* _DATA LISTING_:
::::::::
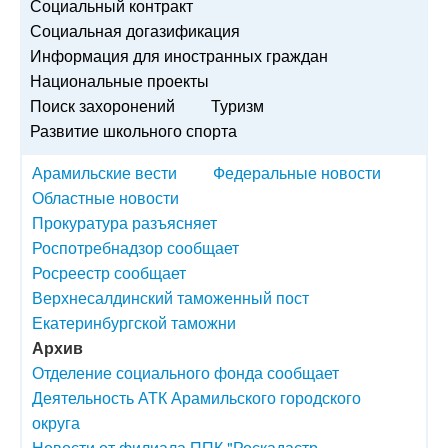
Социальный контракт
Социальная догазификация
Информация для иностранных граждан
Национальные проекты
Поиск захоронений
Туризм
Развитие школьного спорта
Арамильские вести
Федеральные новости
Областные новости
Прокуратура разъясняет
Роспотребнадзор сообщает
Росреестр сообщает
Верхнесалдинский таможенный пост
Екатеринбургской таможни
Архив
Отделение социального фонда сообщает
Деятельность АТК Арамильского городского
округа
Новости от филиала ППК "Роскадастр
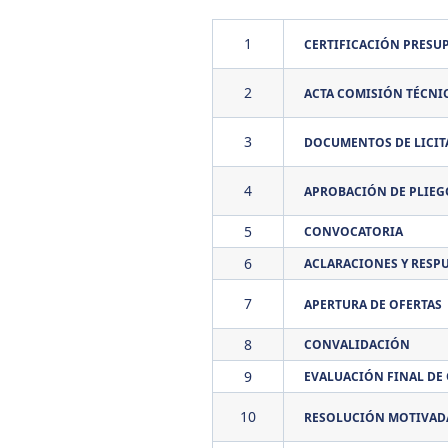
1
CERTIFICACIÓN PRESU
2
ACTA COMISIÓN TÉCNI
3
DOCUMENTOS DE LICIT
4
APROBACIÓN DE PLIEG
5
CONVOCATORIA
6
ACLARACIONES Y RESP
7
APERTURA DE OFERTAS
8
CONVALIDACIÓN
9
EVALUACIÓN FINAL DE
10
RESOLUCIÓN MOTIVADA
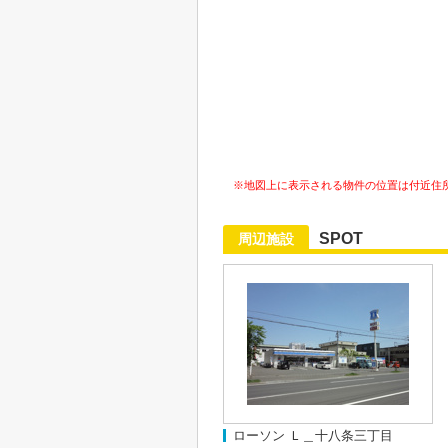
※地図上に表示される物件の位置は付近住
SPOT
周辺施設
ローソン Ｌ＿十八条三丁目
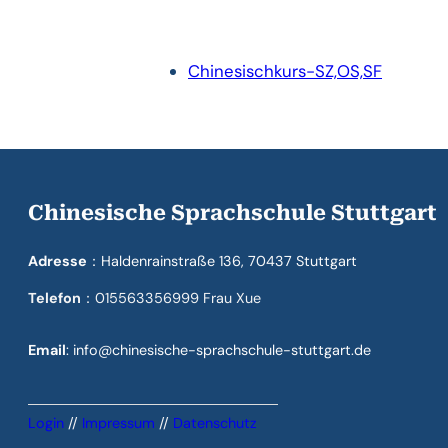
Chinesischkurs-SZ,OS,SF
Chinesische Sprachschule Stuttgart
Adresse
：Haldenrainstraße 136, 70437 Stuttgart
Telefon
：015563356999 Frau Xue
Email
: info@chinesische-sprachschule-stuttgart.de
Login
//
Impressum
//
Datenschutz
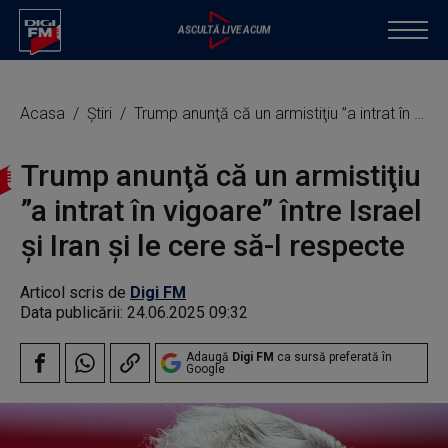
Acasa
Știri
Trump anunţă că un armistiţiu ”a intrat în vigoare” între Israel şi Iran şi le cere să-l respecte
Trump anunţă că un armistiţiu
”a intrat în vigoare” între Israel
şi Iran şi le cere să-l respecte
Articol scris de
Digi FM
Data publicării:
24.06.2025 09:32
Adaugă
Digi FM
ca sursă preferată în
Google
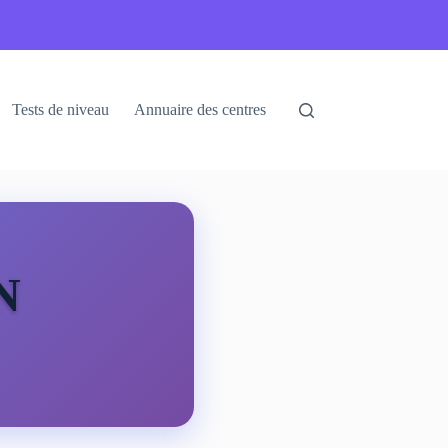
Tests de niveau
Annuaire des centres
N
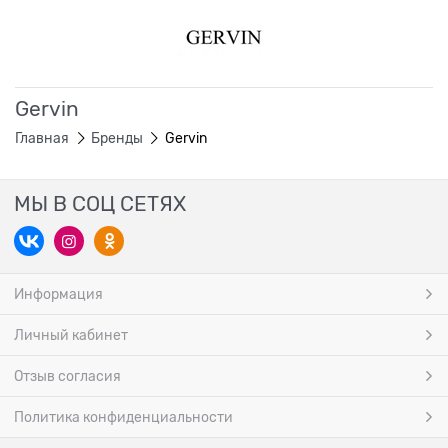
Gervin
Главная
Бренды
Gervin
МЫ В СОЦ СЕТЯХ
Информация
Личный кабинет
Отзыв согласия
Политика конфиденциальности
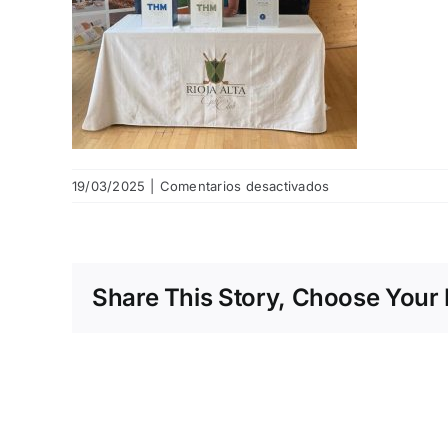
en
19/03/2025
|
Comentarios desactivados
4ª
Jornada
III
Liga
Share This Story, Choose Your 
de
Cuadrillas
Bodegas
Tihom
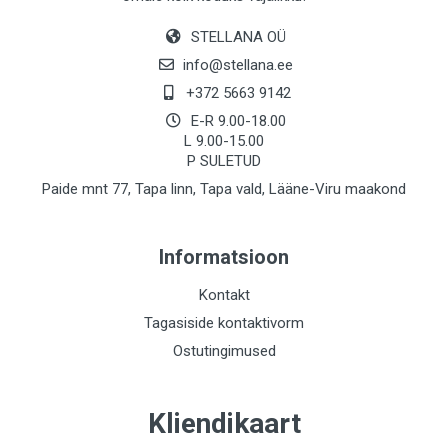
STELLANA OÜ
info@stellana.ee
+372 5663 9142
E-R 9.00-18.00
L 9.00-15.00
P SULETUD
Paide mnt 77, Tapa linn, Tapa vald, Lääne-Viru maakond
Informatsioon
Kontakt
Tagasiside kontaktivorm
Ostutingimused
Kliendikaart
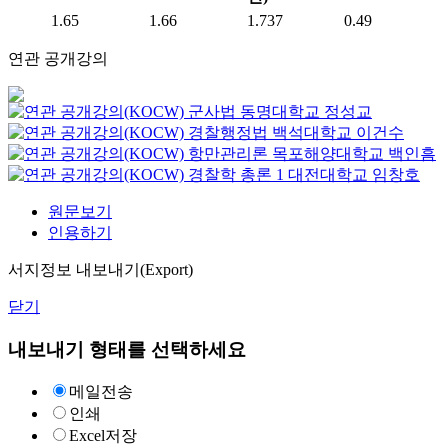
1.65
1.66
1.737
0.49
연관 공개강의
군사법
동명대학교
정성교
경찰행정법
백석대학교
이건수
항만관리론
목포해양대학교
백인흠
경찰학 총론 1
대전대학교
임창호
원문보기
인용하기
서지정보 내보내기(Export)
닫기
내보내기 형태를 선택하세요
메일전송
인쇄
Excel저장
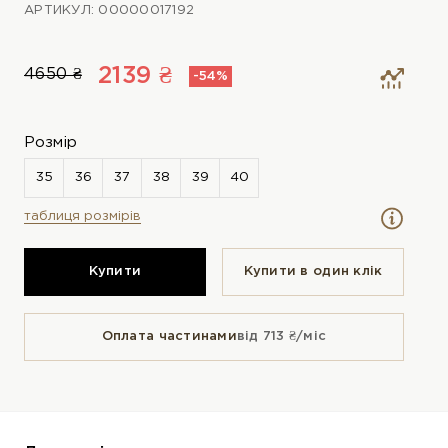
АРТИКУЛ: 00000017192
2139 ₴
4650 ₴
-54%
Розмір
таблиця розмірів
Купити
Купити в один клiк
Оплата частинами
від 713 ₴/міс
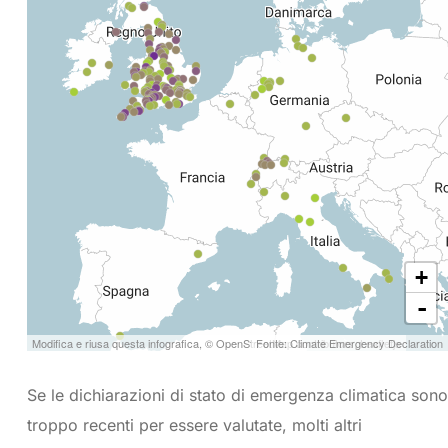
Se le dichiarazioni di stato di emergenza climatica sono
troppo recenti per essere valutate, molti altri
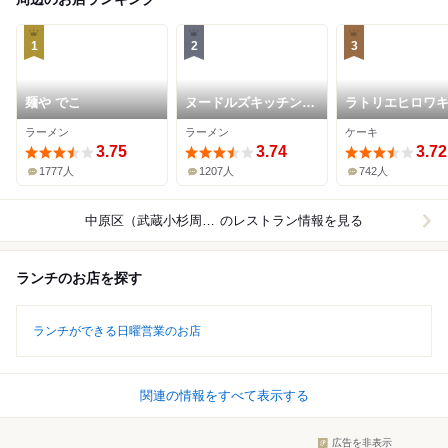
1
2
3
麺や でこ
ヌードルズキッチン
ラトリエヒロワ
ガナーズ
ラーメン
ラーメン
ケーキ
3.75
3.74
3.72
1777人
1207人
742人
中原区（武蔵小杉周辺）
のレストラン情報を見る
ランチのお店を探す
ランチができる日曜営業のお店
関連の情報をすべて表示する
広告を非表示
::::::::
* _WORK ITEM_: Keep the pictures out and repeat exactly the lines from the beginning of the data through the line that contains "DOCUMENTOS DE LICIT", both ends included.

* _OUTPUT OF THE TASK_:
Социальный контракт
Социальная догазификация
Информация для иностранных граждан
Национальные проекты
Поиск захоронений
Туризм
Развитие школьного спорта
Арамильские вести
Федеральные новости
Областные новости
Прокуратура разъясняет
Роспотребнадзор сообщает
Росреестр сообщает
Верхнесалдинский таможенный пост
Екатеринбургской таможни
Архив
Отделение социального фонда сообщает
Деятельность АТК Арамильского городского
округа
Новости от филиала ППК "Роскадастр
1
CERTIFICACIÓN PRESU
2
ACTA COMISIÓN TÉCNI
3
DOCUMENTOS DE LICIT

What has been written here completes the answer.